Reality is only your perception of it so if you get satisfaction from gaming or even excessive gaming then you are no less happy than someone who is out there in the “real world” taking part in more social activities. When you have many people close to you that died in a very short time span gaming really helps get your mind off the stress of your situation. Video games are fun and they take your mind off stress (at least for me) more than being out there among very annoying people. Fluther is as close to “socializing” as I ever want to get these days. Online chess is fun too.

Nullo's avatar

@Jabe73 I challenge you to prove that perception is reality.

Jabe73's avatar

@Nullo It is your own, you could be at work with someone and the day is dragging, you have a horrible headache, it will be a real slow day for you. The person you are working with could be in a great mood, no aches or pains and the day will seem to fly for them, the same amount of time passed but the difference is how each person percieved it. It is the same with someone looking at the glass half full/empty. Each person’s own perception of events is in a sense their own reality but not the overall reality.
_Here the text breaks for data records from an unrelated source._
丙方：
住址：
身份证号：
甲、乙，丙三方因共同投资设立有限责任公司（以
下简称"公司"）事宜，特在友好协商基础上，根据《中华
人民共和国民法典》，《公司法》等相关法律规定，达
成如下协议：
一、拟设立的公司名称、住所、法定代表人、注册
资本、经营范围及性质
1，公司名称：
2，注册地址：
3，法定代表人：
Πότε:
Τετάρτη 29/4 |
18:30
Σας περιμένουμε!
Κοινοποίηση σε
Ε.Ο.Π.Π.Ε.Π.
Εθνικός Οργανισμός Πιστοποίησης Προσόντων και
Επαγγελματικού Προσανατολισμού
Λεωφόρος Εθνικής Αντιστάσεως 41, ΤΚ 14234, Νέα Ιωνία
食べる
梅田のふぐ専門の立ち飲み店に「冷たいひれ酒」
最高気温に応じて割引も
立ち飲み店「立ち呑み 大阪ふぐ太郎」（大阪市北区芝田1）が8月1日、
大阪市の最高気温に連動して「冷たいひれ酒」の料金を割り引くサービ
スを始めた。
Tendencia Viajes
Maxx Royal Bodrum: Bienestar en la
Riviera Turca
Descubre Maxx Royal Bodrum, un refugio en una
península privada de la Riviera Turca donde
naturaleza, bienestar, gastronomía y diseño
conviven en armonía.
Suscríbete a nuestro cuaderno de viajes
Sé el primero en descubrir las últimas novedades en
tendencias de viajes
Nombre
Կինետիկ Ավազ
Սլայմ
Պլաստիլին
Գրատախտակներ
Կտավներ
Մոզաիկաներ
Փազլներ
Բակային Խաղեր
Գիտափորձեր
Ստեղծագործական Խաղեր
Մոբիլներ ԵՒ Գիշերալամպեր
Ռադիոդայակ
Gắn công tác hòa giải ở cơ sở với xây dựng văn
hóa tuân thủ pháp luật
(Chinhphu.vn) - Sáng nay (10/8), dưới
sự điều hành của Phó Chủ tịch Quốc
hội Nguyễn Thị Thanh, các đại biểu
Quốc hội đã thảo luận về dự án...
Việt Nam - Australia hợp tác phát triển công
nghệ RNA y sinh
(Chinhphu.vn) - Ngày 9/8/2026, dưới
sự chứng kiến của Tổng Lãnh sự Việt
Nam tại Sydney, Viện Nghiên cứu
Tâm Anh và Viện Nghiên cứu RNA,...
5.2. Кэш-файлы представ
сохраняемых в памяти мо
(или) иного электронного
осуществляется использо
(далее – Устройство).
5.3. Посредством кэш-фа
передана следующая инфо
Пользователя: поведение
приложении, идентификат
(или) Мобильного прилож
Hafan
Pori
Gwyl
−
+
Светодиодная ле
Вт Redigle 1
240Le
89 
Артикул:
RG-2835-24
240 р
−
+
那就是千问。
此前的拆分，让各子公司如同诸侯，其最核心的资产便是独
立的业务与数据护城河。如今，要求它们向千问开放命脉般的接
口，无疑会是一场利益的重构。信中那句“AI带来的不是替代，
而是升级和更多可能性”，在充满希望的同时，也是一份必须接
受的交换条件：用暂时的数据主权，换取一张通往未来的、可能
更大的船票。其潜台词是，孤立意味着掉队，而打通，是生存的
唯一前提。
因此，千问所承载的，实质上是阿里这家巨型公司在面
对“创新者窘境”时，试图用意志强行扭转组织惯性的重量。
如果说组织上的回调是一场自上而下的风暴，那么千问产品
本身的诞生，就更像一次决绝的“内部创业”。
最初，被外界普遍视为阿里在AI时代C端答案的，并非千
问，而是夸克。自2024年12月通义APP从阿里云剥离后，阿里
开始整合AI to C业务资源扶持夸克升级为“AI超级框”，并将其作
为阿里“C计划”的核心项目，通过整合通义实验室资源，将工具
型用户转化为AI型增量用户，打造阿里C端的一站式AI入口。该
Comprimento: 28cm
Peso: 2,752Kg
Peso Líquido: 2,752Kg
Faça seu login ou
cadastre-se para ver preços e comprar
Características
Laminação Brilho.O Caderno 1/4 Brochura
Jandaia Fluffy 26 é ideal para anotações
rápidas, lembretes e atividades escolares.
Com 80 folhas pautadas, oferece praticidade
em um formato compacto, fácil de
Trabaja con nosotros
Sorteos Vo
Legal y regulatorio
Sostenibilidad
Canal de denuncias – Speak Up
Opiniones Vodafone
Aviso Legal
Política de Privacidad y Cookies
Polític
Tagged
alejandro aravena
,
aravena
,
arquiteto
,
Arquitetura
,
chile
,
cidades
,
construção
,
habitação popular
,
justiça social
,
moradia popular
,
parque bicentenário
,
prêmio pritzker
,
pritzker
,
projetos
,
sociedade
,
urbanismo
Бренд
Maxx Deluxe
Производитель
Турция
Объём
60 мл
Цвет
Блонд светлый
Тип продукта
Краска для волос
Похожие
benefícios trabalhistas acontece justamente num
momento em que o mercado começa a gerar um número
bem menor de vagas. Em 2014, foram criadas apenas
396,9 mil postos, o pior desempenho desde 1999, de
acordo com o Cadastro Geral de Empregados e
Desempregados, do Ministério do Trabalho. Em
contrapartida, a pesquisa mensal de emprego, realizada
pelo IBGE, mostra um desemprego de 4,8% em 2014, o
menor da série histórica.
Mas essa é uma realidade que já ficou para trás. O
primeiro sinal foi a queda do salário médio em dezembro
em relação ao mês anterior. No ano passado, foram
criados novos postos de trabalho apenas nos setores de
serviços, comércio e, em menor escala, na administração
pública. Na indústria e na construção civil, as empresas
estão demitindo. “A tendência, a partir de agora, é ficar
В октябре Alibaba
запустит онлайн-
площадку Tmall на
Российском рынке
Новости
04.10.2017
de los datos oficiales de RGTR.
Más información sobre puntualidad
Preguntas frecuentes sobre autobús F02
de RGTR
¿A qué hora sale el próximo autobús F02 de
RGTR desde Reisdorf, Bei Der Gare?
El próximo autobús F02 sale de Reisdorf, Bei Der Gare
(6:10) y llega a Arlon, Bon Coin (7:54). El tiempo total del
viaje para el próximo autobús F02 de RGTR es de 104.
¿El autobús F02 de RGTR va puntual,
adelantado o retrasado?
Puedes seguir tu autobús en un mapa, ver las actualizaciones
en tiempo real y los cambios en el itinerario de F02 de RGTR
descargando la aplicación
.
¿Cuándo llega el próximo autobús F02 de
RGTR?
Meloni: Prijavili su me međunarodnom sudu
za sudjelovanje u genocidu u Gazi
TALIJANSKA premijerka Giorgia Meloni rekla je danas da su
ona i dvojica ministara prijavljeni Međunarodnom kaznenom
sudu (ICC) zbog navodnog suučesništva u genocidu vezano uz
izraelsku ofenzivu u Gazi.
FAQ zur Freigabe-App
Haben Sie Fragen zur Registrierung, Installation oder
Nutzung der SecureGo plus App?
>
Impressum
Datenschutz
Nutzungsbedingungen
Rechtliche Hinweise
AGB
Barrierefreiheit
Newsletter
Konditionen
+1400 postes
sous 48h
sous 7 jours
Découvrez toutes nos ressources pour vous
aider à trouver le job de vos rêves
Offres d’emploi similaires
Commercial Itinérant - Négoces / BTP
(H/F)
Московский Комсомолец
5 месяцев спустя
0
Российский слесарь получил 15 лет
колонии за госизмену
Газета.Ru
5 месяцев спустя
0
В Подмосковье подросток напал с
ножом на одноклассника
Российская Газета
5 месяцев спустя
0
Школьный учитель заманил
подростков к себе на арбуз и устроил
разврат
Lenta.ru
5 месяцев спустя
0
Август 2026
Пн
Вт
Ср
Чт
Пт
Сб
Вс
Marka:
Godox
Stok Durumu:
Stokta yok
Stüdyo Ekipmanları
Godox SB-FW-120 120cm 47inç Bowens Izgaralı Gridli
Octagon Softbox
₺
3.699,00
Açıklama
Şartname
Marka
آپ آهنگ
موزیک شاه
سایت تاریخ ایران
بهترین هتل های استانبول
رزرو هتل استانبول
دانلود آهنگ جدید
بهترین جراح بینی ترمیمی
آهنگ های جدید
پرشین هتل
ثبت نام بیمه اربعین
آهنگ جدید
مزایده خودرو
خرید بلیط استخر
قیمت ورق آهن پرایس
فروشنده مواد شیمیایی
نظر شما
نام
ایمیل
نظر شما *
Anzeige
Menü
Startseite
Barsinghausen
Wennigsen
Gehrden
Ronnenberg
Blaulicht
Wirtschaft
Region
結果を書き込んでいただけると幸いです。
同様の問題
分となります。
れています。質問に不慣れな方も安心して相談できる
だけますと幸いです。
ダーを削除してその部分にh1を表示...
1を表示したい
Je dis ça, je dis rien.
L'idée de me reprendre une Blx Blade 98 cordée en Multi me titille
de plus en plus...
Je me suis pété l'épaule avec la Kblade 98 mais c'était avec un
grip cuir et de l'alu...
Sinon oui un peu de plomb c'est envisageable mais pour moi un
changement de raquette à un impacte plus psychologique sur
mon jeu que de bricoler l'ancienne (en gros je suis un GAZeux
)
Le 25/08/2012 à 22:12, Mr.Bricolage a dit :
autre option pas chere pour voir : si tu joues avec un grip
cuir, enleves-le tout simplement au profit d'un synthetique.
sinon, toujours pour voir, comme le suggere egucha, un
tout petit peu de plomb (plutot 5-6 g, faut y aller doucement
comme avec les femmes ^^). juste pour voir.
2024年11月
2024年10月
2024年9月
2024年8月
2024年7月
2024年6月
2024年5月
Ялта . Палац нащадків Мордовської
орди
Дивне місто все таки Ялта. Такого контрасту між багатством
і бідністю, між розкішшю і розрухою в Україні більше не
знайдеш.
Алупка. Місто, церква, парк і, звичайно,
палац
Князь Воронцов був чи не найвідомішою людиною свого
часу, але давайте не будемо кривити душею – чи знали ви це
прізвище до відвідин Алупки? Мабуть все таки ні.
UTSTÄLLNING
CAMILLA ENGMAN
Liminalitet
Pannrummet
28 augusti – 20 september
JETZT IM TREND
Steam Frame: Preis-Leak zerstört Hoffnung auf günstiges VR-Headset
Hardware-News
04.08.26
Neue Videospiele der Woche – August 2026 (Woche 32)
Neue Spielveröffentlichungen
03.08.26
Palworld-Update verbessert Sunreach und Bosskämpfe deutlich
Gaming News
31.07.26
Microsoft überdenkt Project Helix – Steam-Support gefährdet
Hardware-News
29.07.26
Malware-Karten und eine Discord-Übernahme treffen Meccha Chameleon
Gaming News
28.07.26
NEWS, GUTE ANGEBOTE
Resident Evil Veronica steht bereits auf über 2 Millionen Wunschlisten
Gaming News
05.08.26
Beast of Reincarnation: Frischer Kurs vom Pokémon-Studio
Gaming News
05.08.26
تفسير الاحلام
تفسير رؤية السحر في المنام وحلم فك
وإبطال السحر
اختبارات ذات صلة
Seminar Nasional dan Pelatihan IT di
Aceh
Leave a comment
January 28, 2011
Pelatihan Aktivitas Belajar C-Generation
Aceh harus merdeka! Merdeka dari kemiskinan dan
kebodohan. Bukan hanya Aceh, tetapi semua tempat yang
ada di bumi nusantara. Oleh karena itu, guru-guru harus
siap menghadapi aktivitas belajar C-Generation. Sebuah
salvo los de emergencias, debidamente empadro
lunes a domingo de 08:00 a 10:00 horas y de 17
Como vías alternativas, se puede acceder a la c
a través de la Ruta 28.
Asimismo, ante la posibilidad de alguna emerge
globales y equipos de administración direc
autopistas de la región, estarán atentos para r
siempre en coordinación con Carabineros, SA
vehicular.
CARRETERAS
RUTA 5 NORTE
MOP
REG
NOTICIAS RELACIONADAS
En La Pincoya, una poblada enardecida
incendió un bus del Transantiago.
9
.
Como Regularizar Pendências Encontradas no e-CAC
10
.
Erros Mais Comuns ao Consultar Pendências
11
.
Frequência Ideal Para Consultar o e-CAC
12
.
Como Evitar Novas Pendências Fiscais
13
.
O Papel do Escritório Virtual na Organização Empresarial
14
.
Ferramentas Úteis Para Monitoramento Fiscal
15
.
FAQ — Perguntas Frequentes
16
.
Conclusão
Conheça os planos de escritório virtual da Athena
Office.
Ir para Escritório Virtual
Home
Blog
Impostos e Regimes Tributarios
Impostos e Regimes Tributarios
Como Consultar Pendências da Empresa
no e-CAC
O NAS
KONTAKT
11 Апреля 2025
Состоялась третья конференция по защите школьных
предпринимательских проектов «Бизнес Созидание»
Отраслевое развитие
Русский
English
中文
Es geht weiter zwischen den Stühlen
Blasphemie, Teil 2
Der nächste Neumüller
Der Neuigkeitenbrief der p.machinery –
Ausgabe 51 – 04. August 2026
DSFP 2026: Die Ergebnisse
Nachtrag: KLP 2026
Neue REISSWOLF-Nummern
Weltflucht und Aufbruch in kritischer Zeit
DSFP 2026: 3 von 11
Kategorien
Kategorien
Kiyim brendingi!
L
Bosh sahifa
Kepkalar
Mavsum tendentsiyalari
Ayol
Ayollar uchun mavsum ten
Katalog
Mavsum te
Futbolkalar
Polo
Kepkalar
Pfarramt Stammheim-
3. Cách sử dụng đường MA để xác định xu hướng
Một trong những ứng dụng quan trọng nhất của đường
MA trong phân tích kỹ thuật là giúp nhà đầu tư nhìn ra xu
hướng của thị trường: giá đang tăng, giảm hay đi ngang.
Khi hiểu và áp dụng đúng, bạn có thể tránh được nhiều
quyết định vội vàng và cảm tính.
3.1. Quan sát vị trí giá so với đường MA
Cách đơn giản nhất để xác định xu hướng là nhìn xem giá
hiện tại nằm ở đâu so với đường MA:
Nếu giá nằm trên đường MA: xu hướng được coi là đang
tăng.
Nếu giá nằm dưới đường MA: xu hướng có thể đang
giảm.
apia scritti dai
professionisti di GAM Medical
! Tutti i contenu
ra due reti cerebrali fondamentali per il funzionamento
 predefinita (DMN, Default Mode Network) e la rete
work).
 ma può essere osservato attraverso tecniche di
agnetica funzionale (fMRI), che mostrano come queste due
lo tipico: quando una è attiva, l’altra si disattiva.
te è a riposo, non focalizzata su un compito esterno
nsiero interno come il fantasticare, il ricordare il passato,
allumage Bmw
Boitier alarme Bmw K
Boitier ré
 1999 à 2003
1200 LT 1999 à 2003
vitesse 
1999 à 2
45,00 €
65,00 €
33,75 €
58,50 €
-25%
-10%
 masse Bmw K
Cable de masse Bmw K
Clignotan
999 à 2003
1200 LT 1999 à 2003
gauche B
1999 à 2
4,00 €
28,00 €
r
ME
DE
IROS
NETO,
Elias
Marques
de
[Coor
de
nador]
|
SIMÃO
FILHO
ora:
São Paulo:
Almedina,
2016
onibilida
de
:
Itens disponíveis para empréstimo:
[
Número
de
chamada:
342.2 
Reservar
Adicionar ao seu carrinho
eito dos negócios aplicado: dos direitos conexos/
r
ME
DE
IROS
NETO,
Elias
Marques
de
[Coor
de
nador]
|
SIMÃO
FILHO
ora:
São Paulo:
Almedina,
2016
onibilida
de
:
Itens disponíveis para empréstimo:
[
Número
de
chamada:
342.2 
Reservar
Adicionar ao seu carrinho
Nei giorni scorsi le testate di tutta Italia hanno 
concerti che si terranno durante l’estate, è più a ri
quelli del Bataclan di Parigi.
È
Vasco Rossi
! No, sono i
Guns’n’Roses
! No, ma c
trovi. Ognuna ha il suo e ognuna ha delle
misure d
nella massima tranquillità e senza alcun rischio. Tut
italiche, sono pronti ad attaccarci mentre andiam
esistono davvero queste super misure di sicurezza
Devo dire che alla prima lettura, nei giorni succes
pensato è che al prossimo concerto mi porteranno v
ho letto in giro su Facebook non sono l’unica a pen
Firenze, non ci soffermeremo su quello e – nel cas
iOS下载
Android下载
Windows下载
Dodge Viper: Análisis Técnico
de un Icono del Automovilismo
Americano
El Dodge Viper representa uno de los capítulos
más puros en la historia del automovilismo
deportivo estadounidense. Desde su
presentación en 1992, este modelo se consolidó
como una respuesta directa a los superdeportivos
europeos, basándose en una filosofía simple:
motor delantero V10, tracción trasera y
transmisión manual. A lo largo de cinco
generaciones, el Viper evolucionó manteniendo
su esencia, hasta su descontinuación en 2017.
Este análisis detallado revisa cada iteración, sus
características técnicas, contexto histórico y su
I made a similar post in better detail about this on a question about “Is time an illusion”. I’m not repeating it here on this post. I don’t understand what you meant about how video games can be seen as an illustration on how the soul works. Can you prove we have a soul?

Nullo's avatar

@Jabe73 And yet no amount of perception will repair your television after you put a Wiimote through the screen.

wundayatta's avatar

@Nullo Are you seeing a broken tv screen? Of course your TV doesn’t work. It’s broken. You need to perceive it as whole. There can be no doubt in your mind. Then it will work just fine. If there is any doubt in your mind, it’s not going to work. Didn’t you learn this when reading “The Little Engine That Could?”

zenele's avatar

I don’t play video games. I think I played enough when I was a kid. My escapism is usually TV and movies, or roaming the internet and reading the news and stuff. I also liked fluther a lot more before it became a kind of game with awards and stuff.

Nullo's avatar

@zenele Try the Final Fantasy series. 1–6 can be played with a low-powered emulator and don’t require terribly snazzy hardware specs.